### Requirement
Copy out exactly the lines below that run from the one holding "MERJA JALO : PONITYTÖN ONNENPÄIVÄT" to the one holding "LISÄTIETOJA", keeping both of those lines and no others.

### Provided records
•••••

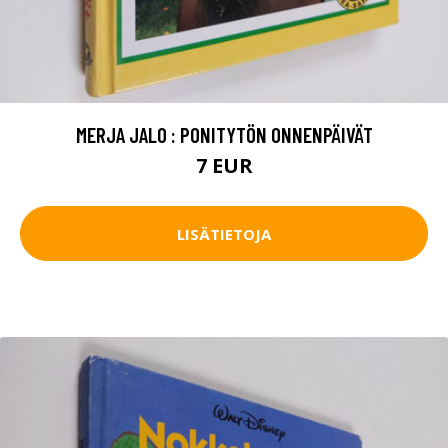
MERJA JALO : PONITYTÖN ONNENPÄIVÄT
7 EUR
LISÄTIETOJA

•••••

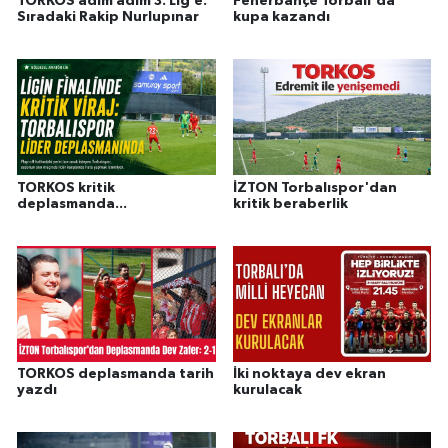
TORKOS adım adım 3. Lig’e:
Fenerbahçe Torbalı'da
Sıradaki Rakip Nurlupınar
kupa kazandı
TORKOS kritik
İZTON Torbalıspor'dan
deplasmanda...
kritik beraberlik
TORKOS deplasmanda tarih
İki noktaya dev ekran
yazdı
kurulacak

•••••

### Answer area
MERJA JALO : PONITYTÖN ONNENPÄIVÄT
7 EUR
LISÄTIETOJA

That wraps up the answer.